Pubdate: Wed, 20 Oct 2010
Source: USA Today (US)
Page: 8A
Copyright: 2010 USA TODAY, a division of Gannett Co. Inc
Contact: http://mapinc.org/url/625HdBMl
Website: http://www.usatoday.com/printedition/news/index.htm
Details: http://www.mapinc.org/media/466
Authors: Joseph McNamara and Stephen Downing
Note: Joseph McNamara is a former San Jose chief of police; Stephen 
Downing is a former Los Angeles deputy chief of police.
Cited: Proposition 19 http://yeson19.com/
Bookmark: http://mapinc.org/find?272 (Proposition 19)
Bookmark: http://www.mapinc.org/topic/Prohibition

'PROHIBITION IS A DISASTER'

Proposition 19 presents California voters with a simple choice: 
Continue a policy that has failed completely, causes massive harm and 
can never work - or say yes to a common-sense approach that destroys 
a $14 billion black market run by violent thugs and replaces it with 
a legal, controlled market, all while eliminating enforcement costs 
and bringing in new tax revenue.

As former big-city police officials, we're saying yes to the rational 
approach that regulates marijuana like alcohol and cigarettes.

After decades of marijuana prohibition, with millions of arrests and 
billions of dollars spent, the results are in. Prohibition is a disaster.

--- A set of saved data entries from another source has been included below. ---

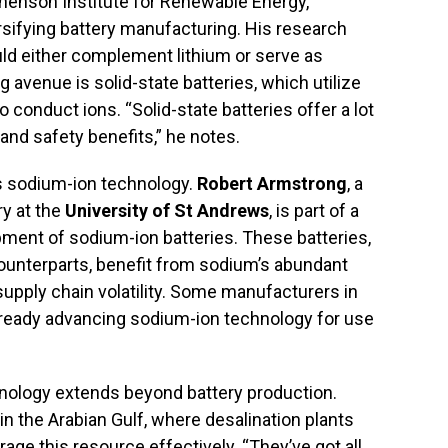
henson Institute for Renewable Energy,
sifying battery manufacturing. His research
uld either complement lithium or serve as
 avenue is solid-state batteries, which utilize
 conduct ions. “Solid-state batteries offer a lot
 and safety benefits,” he notes.
is sodium-ion technology.
Robert Armstrong
, a
ry at the
University of St Andrews
, is part of a
ment of sodium-ion batteries. These batteries,
counterparts, benefit from sodium’s abundant
 supply chain volatility. Some manufacturers in
already advancing sodium-ion technology for use
nology extends beyond battery production.
in the Arabian Gulf, where desalination plants
ge this resource effectively. “They’ve got all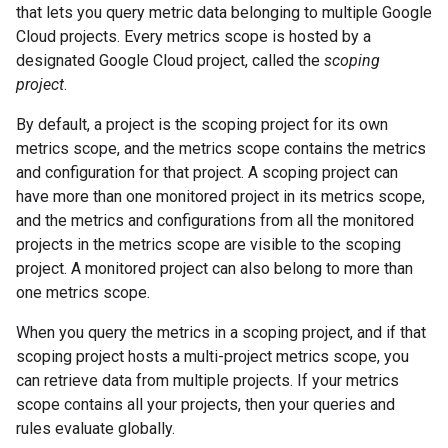
that lets you query metric data belonging to multiple Google
Cloud projects. Every metrics scope is hosted by a
designated Google Cloud project, called the
scoping
project
.
By default, a project is the scoping project for its own
metrics scope, and the metrics scope contains the metrics
and configuration for that project. A scoping project can
have more than one monitored project in its metrics scope,
and the metrics and configurations from all the monitored
projects in the metrics scope are visible to the scoping
project. A monitored project can also belong to more than
one metrics scope.
When you query the metrics in a scoping project, and if that
scoping project hosts a multi-project metrics scope, you
can retrieve data from multiple projects. If your metrics
scope contains all your projects, then your queries and
rules evaluate globally.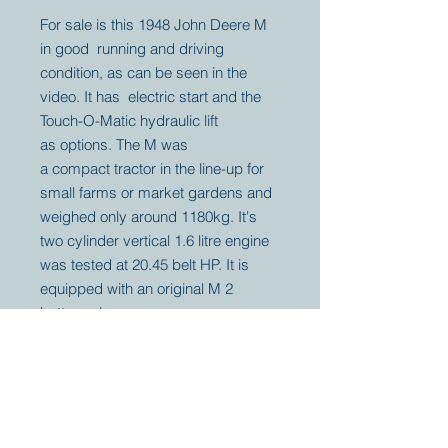
For sale is this 1948 John Deere M
in good running and driving
condition, as can be seen in the
video. It has electric start and the
Touch-O-Matic hydraulic lift
as options. The M was
a compact tractor in the line-up for
small farms or market gardens and
weighed only around 1180kg. It's
two cylinder vertical 1.6 litre engine
was tested at 20.45 belt HP. It is
equipped with an original M 2
bottom plow.
Your partner for
antique and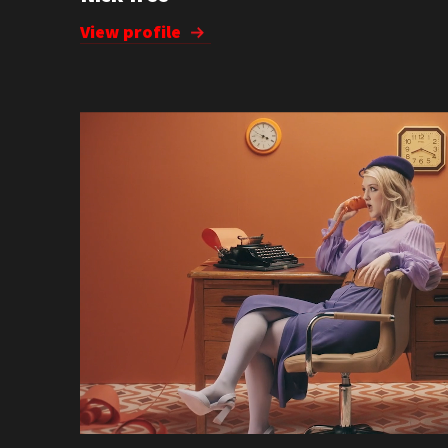
View profile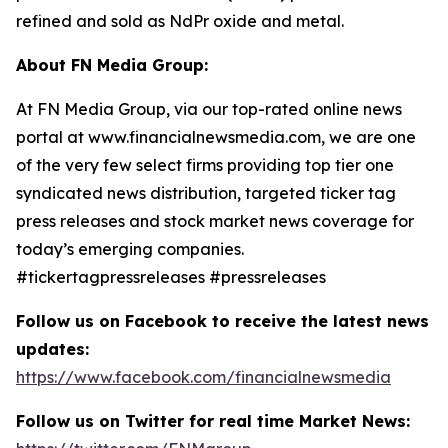
refined and sold as NdPr oxide and metal.
About FN Media Group:
At FN Media Group, via our top-rated online news
portal at www.financialnewsmedia.com, we are one
of the very few select firms providing top tier one
syndicated news distribution, targeted ticker tag
press releases and stock market news coverage for
today’s emerging companies.
#tickertagpressreleases #pressreleases
Follow us on Facebook to receive the latest news
updates:
https://www.facebook.com/financialnewsmedia
Follow us on Twitter for real time Market News: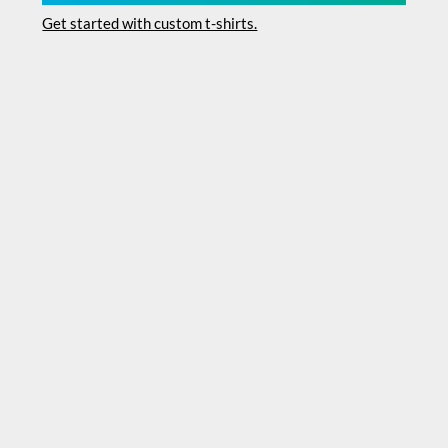
Get started with custom t-shirts.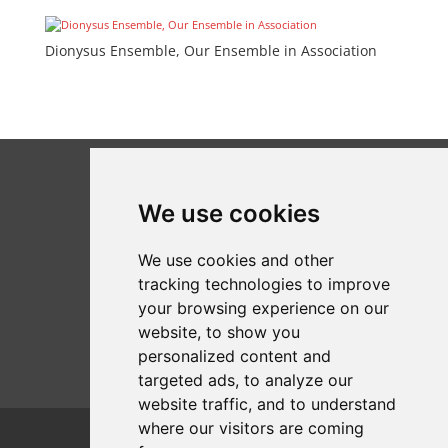
Dionysus Ensemble, Our Ensemble in Association
We use cookies
We use cookies and other
tracking technologies to improve
your browsing experience on our
website, to show you
personalized content and
targeted ads, to analyze our
website traffic, and to understand
where our visitors are coming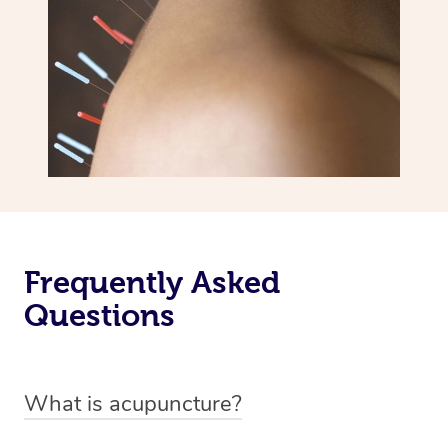
Frequently Asked
Questions
What is acupuncture?
Acupuncture is a traditional Chinese medicine therapy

Anyone in California who wants marijuana can get marijuana. Massive 
law enforcement efforts have only made cartels rich, and black market 
violence hurts innocent people and their children caught in the 
crossfire between criminals. Teenagers get marijuana more easily than 
beer, because drug dealers don't ask for proof of age.

Because marijuana (other than legal medical marijuana) is illegal, it 
can't be taxed. Neighborhoods want police to fulfill their primary 
duty of protecting life and property, but officers are distracted by 
futile marijuana enforcement. Opponents of Prop 19, however, ask 
people to vote for more of what has not worked in the past and cannot 
work in the future.

Opponents of Prop 19 can't deny that marijuana prohibition is a 
disaster, so they try to discredit legalization by claiming that it 
would allow people to drive under the influence, that it is invalid 
since federal law will still be in force, and that it would increase use.

In our view, these are all untrue. For example, the U.S. already has 
the highest rate of marijuana use in the world, despite having some 
of the harshest penalties. Our rate is twice that of The Netherlands, 
where retail marijuana sales have been allowed for decades.

Opponents by now should realize that voters won't buy their 
fear-based claims much longer. The polls show Prop 19 ahead, with a 
real shot at passing. A broad coalition endorses Prop 19, including 
the state's largest labor union, the state NAACP, Latino leaders and 
Law Enforcement Against Prohibition - a 35,000-member group made up 
of police, prosecutors, judges, prison officials and others.

The latter are the people asked to enforce prohibition. They're 
saying it won't work, and so will (we hope) a majority of California's voters.